Muhammet Kutlu: İlginçtir, öğrendiğim kadarıyla, ilk baskının büyük bölümü internet üzerinden yapılan siparişlerle satılmış. Sanıyorum kitabın ismi ilk ilginin yoğun olmasını sağladı. Umarım okurlarım, kitabın içeriğinden de memnun olurlar.
-İsim dediniz de hemen aklımızdaki soruyu soralım. “Kırmızı Kitap” ismi oldukça iddialı bir isim. Kitabınız gerçekten şu hep konuşulan Türkiye’nin derin anayasasını mı ele alıyor?

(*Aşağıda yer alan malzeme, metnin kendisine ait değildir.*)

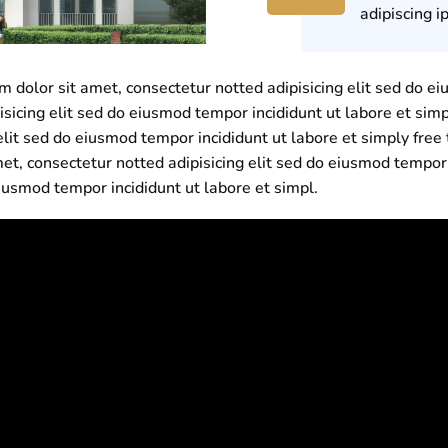
adipiscing i
dolor sit amet, consectetur notted adipisicing elit sed do ei
isicing elit sed do eiusmod tempor incididunt ut labore et sim
elit sed do eiusmod tempor incididunt ut labore et simply fr
et, consectetur notted adipisicing elit sed do eiusmod tempor
eiusmod tempor incididunt ut labore et simpl.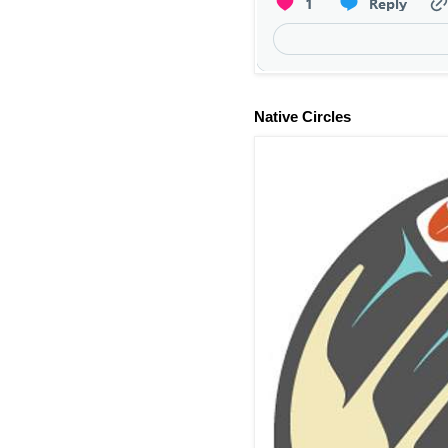
Native Circles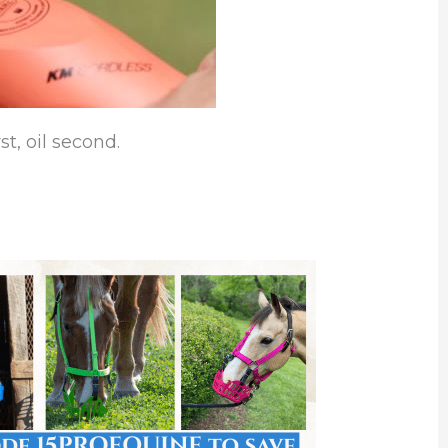
st, oil second.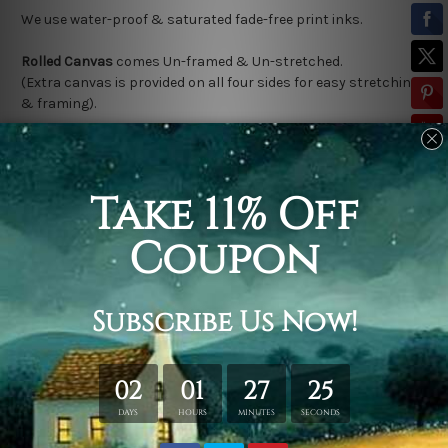
We use water-proof & saturated fade-free print inks.
Rolled Canvas
comes Un-framed & Un-stretched.
(Extra canvas is provided on all four sides for easy stretching
& framing).
Stretched Canvas (Ready-To-Hang!)
comes Gallery Wrap over a
solid wooden frame.
(Please note:
*
Outer Frame Border
is not included in stretched
canvas orders).
Related Products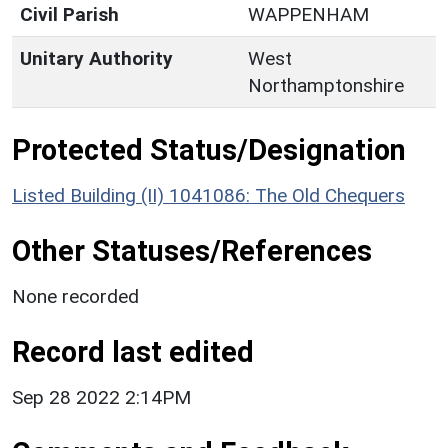
Civil Parish
WAPPENHAM
Unitary Authority
West
Northamptonshire
Protected Status/Designation
Listed Building (II) 1041086: The Old Chequers
Other Statuses/References
None recorded
Record last edited
Sep 28 2022 2:14PM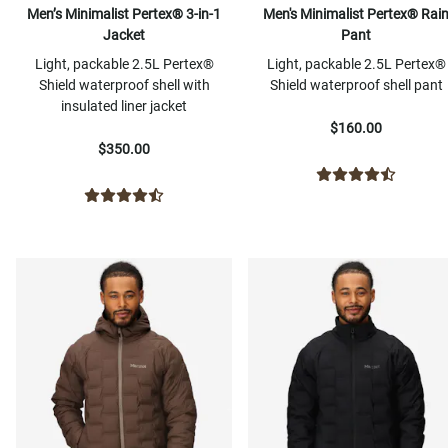
Men’s Minimalist Pertex® 3-in-1
Men's Minimalist Pertex® Rai
Jacket
Pant
Light, packable 2.5L Pertex®
Light, packable 2.5L Pertex®
Shield waterproof shell with
Shield waterproof shell pant
insulated liner jacket
$160.00
$350.00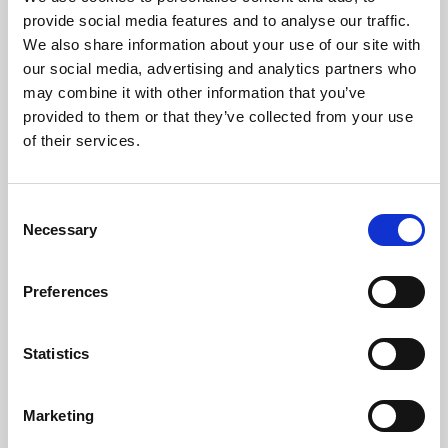
Phoenix’s art and digital culture programme presents
provide social media features and to analyse our traffic.
free exhibitions by artists from across the world,
We also share information about your use of our site with
supported by Arts Council England and De Montfort
our social media, advertising and analytics partners who
University.
may combine it with other information that you’ve
provided to them or that they’ve collected from your use
of their services.
Consent
Necessary
Selection
Preferences
Statistics
Learning & Education
Marketing
Whether for pleasure, professional skills or education,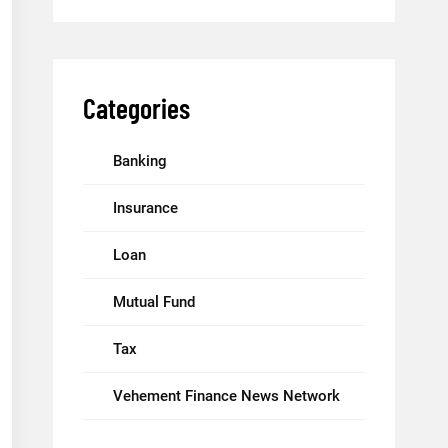
Categories
Banking
Insurance
Loan
Mutual Fund
Tax
Vehement Finance News Network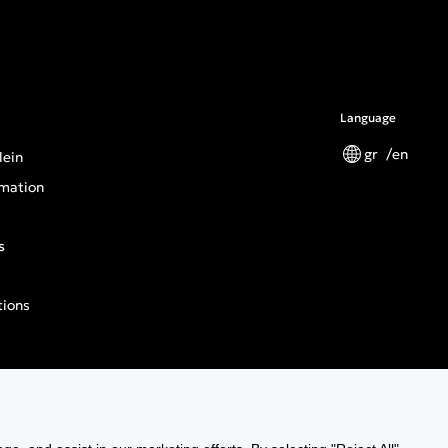
Language
gr
en
lein
mation
s
tions
n General Product Safety Regulation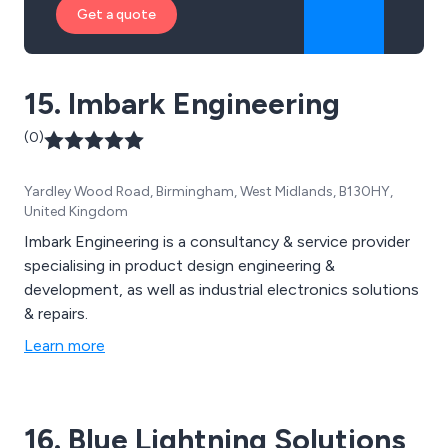
Get a quote
15. Imbark Engineering
(0)
Yardley Wood Road, Birmingham, West Midlands, B130HY,
United Kingdom
Imbark Engineering is a consultancy & service provider
specialising in product design engineering &
development, as well as industrial electronics solutions
& repairs.
Learn more
16. Blue Lightning Solutions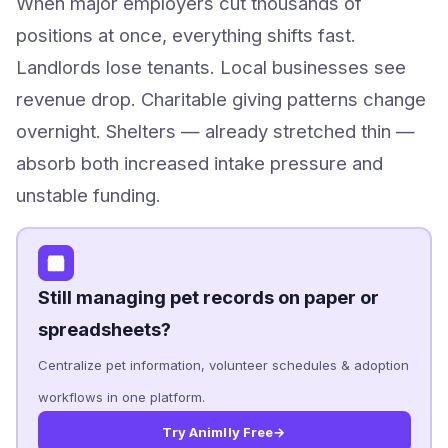
When major employers cut thousands of
positions at once, everything shifts fast.
Landlords lose tenants. Local businesses see
revenue drop. Charitable giving patterns change
overnight. Shelters — already stretched thin —
absorb both increased intake pressure and
unstable funding.
Still managing pet records on paper or
spreadsheets?
Centralize pet information, volunteer schedules & adoption
workflows in one platform.
Try Animlly Free
→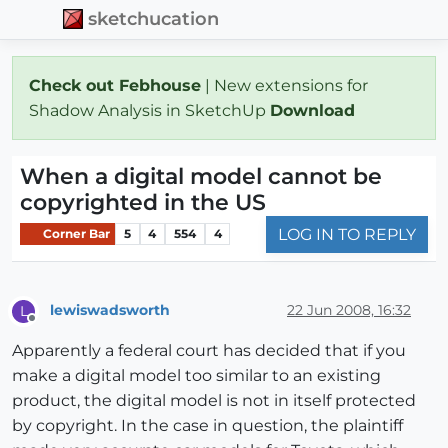
sketchucation
Check out Febhouse
| New extensions for
Shadow Analysis in SketchUp
Download
When a digital model cannot be
copyrighted in the US
LOG IN TO REPLY
Corner Bar
5
4
554
4
lewiswadsworth
22 Jun 2008, 16:32
L
Offline
Apparently a federal court has decided that if you
make a digital model too similar to an existing
product, the digital model is not in itself protected
by copyright. In the case in question, the plaintiff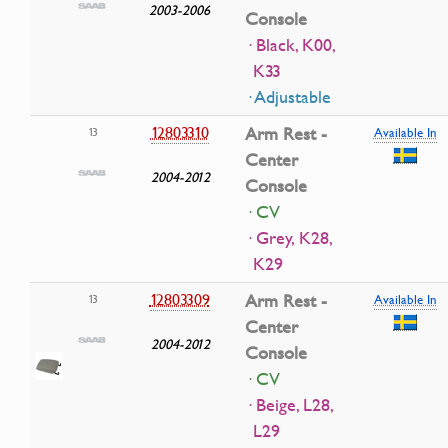
2003-2006
Console
· Black, K00,
K33
· Adjustable
12803310
Arm Rest -
13
Available In
Center
2004-2012
Console
· CV
· Grey, K28,
K29
12803309
Arm Rest -
13
Available In
Center
2004-2012
Console
· CV
· Beige, L28,
L29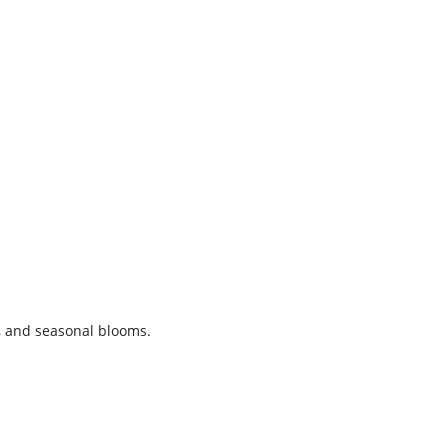
, and seasonal blooms.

Muhammet Kutlu: Kitabın çıkış noktası, gerçekten de dediğiniz gibi, Türkiye’nin en tepesindeki birkaç önemli isim görevine başlarken not almasına izin verilmeden, yalnızca okuması sağlanan kitap aslında. Ancak piyasaya çıkan “Kırmızı Kitap” sadece bunu işlemiyor. Bu açıdan bakıldığında, okurlara sürprizler olduğunu söylemek mümkün.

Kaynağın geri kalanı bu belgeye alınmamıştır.